Decided and Entered: November 23, 2021
Before: Kern, J.P., Gesmer, González, Shulman, Higgitt, JJ.

Ind. No. 2869/14 Appeal No. 14689 Case No. 2018-03231

[*1]The People of the State of New York, Respondent,

v

Sekou Shutsha, Defendant-Appellant.




Marianne Karas, Thornwood, for appellant.

Cyrus R. Vance, Jr., District Attorney, New York (Karl Z. Deuble of counsel), for respondent.



Judgment, Supreme Court, New York County (Arlene Goldberg, J.), rendered September 6, 2018, as amended September 26, 2018, convicting defendant, after a jury trial, of criminal possession of a weapon in the third degree, and sentencing him, as a second felony offender, to a term of 3½ to 7 years, unanimously affirmed.

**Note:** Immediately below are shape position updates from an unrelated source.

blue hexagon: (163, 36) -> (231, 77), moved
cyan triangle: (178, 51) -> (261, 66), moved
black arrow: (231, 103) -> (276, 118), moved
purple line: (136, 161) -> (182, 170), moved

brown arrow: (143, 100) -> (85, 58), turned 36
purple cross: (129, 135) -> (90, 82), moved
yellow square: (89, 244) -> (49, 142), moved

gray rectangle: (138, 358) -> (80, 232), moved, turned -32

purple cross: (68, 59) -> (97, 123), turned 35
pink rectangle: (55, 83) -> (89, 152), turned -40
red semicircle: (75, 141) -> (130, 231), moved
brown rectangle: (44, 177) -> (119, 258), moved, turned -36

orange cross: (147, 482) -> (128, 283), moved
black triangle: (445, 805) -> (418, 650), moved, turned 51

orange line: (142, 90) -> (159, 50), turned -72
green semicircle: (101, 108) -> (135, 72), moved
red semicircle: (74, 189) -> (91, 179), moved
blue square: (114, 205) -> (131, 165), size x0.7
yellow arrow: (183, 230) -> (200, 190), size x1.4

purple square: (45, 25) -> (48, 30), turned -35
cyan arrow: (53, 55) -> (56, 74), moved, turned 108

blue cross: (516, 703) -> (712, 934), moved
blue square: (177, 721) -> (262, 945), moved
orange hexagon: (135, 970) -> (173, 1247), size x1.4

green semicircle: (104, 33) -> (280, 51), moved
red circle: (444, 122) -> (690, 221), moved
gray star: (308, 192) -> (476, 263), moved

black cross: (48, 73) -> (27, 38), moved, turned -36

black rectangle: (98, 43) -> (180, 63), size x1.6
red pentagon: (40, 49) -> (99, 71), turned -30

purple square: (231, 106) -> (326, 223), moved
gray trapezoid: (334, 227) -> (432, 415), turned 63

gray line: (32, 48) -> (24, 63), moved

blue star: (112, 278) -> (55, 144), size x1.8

The verdict was based on legally sufficient evidence and was not against the weight of the evidence (see People v Danielson, 9 NY3d 342, 348-349 [2007]). The jury could have reasonably concluded that even if defendant was behaving irrationally during the incident, he still had the intent to use a scissors unlawfully against other persons, at least for the purpose of committing the crime of menacing.

Defendant's challenge to the court's response to a jury note is unpreserved and we decline to review it in the interest of justice. As an alternative holding, we find no basis for reversal.

Defendant's ineffective assistance of counsel claims are unreviewable on direct appeal because they involve matters of strategy not reflected in, or fully explained by, the record, including the decision not to assert a defense of mental disease or defect (see People v Rivera, 71 NY2d 705, 709 [1988]; People v Love, 57 NY2d 998 [1982]). Accordingly, because defendant has not made a CPL 440.10 motion, the merits of the ineffectiveness claims may not be addressed on appeal. In the alternative, to the extent the existing record permits review, we find that defendant received effective assistance under the state and federal standards (see People v Benevento, 91 NY2d 708, 713-714 [1998]; Strickland v Washington, 466 US 668 [1984]).

We perceive no basis for reducing the sentence.THIS CONSTITUTES THE DECISION AND ORDER

OF THE SUPREME COURT, APPELLATE DIVISION, FIRST DEPARTMENT.